◆ **TASK TO COMPLETE**
Wherever the word "šiuo" occurs in the lines below, copy the whole line.

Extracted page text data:
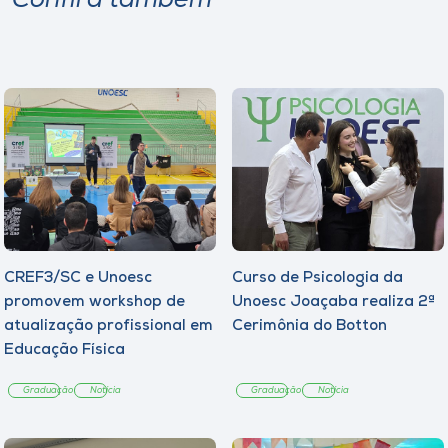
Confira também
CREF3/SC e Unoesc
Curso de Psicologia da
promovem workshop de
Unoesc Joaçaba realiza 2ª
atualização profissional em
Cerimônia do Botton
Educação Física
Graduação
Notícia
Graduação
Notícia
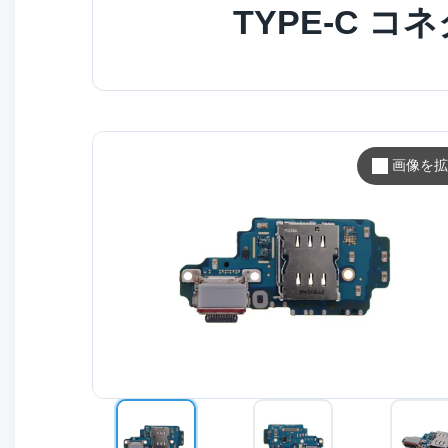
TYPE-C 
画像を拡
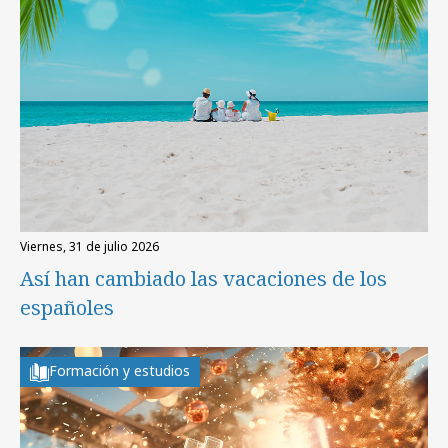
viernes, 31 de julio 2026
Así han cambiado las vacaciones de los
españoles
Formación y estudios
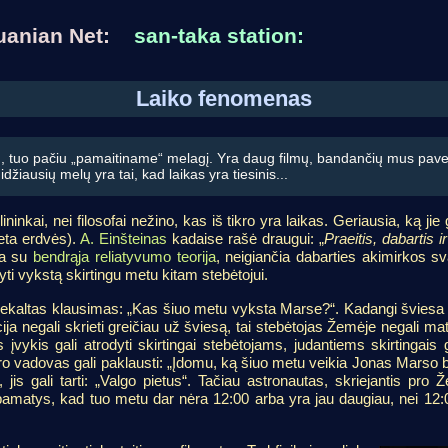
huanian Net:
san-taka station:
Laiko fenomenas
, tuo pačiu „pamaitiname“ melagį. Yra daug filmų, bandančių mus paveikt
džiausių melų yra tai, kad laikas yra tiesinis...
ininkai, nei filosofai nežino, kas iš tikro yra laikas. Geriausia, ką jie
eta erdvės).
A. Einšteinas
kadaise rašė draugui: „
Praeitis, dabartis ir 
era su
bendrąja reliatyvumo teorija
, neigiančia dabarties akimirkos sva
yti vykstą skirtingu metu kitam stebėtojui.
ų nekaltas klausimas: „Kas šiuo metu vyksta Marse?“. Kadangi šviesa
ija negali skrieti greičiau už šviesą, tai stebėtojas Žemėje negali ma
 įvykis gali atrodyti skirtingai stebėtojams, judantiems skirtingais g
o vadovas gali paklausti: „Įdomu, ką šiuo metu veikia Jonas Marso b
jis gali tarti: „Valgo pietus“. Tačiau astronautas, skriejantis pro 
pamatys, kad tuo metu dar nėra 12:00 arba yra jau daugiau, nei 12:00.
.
--
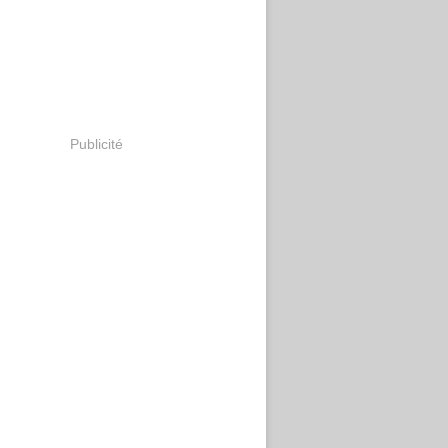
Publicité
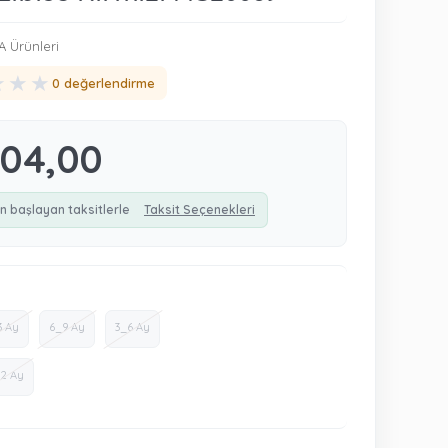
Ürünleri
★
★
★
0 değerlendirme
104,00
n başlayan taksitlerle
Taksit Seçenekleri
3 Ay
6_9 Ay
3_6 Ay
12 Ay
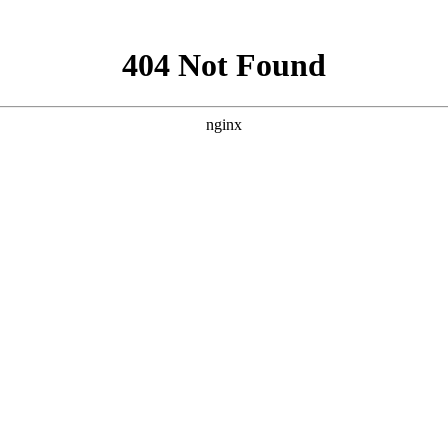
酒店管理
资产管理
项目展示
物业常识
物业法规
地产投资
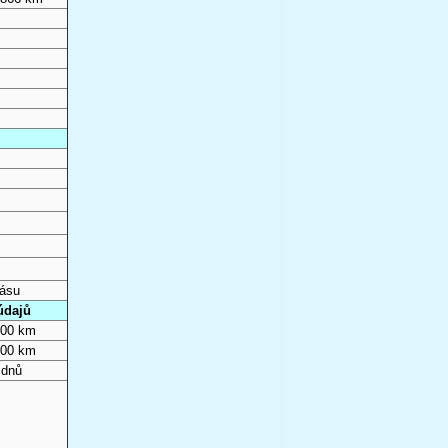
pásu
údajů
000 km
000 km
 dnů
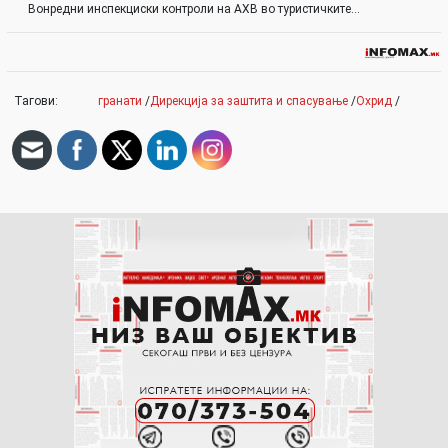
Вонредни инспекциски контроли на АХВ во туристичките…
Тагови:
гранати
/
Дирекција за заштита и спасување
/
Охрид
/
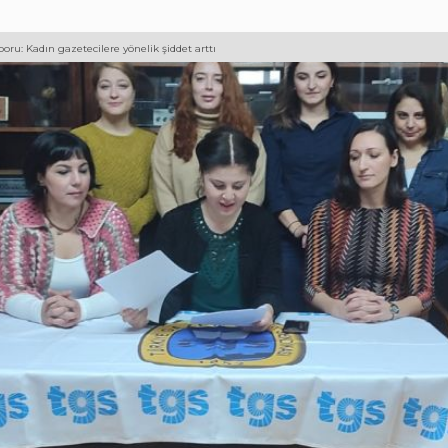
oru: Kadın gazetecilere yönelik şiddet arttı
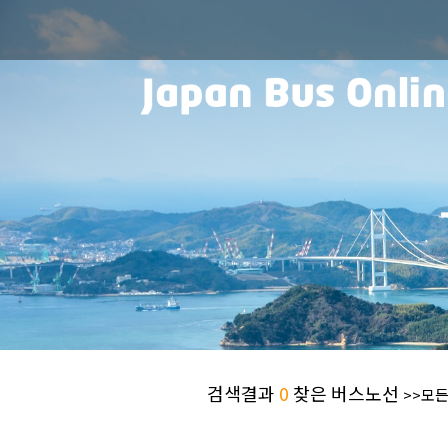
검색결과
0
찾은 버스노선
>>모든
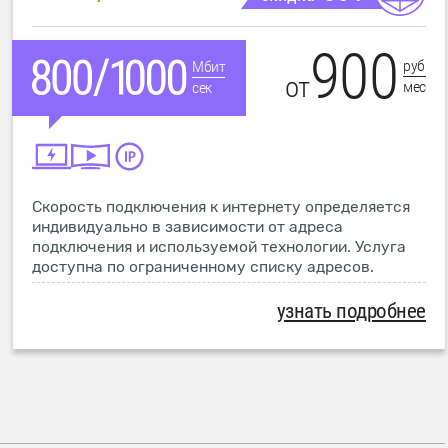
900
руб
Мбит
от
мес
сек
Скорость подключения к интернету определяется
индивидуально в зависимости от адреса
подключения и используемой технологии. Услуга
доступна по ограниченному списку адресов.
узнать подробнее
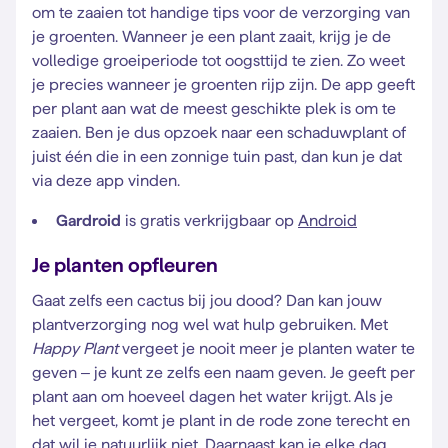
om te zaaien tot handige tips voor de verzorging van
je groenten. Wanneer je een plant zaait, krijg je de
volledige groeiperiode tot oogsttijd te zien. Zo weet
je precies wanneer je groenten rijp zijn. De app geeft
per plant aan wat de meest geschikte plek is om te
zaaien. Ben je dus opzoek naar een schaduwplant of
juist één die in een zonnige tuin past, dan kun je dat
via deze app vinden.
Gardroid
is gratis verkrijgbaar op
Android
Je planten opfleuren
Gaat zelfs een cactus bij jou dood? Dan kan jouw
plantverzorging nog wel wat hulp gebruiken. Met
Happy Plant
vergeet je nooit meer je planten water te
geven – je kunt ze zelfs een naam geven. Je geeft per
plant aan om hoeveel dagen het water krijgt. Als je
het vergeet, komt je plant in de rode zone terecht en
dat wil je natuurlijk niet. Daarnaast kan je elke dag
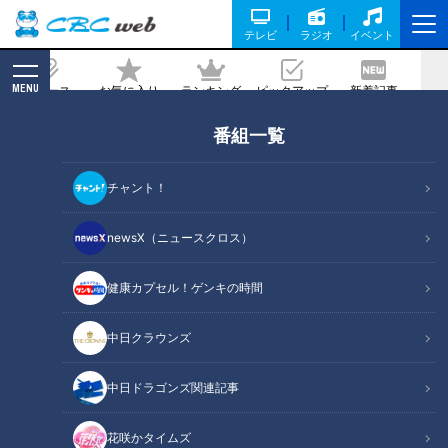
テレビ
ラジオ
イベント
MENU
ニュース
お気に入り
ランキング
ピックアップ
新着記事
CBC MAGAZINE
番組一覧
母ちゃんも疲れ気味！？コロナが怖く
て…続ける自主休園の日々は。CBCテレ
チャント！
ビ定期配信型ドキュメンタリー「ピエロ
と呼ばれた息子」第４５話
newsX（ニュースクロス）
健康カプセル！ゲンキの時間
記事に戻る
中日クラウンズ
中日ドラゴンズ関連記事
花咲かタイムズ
==
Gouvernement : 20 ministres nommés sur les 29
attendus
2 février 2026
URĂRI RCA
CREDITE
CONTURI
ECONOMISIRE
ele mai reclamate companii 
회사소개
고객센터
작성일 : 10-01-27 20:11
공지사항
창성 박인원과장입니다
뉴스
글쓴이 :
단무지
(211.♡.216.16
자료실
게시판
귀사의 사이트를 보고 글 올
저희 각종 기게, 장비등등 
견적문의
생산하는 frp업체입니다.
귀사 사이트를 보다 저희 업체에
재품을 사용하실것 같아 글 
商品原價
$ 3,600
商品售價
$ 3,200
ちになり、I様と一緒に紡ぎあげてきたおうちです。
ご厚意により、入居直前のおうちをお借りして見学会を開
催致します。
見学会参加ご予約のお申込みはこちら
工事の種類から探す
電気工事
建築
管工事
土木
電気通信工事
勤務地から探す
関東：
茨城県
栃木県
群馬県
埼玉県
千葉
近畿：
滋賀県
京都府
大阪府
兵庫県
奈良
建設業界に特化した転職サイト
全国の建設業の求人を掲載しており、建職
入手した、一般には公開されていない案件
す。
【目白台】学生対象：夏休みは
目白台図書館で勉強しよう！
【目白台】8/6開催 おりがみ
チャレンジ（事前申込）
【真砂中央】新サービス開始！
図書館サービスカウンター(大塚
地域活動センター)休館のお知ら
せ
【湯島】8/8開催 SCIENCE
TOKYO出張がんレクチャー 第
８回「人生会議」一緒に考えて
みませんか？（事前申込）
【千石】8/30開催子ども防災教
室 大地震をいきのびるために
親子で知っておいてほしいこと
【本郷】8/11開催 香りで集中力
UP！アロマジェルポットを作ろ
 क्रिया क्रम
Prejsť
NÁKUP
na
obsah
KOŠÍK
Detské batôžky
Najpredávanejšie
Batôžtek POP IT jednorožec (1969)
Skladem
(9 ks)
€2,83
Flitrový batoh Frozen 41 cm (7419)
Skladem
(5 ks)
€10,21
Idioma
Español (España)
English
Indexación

◆ **SOLVED EXERCISE**
ų nekaltas klausimas: „Kas šiuo metu vyksta Marse?“. Kadangi šviesa
o vadovas gali paklausti: „Įdomu, ką šiuo metu veikia Jonas Marso b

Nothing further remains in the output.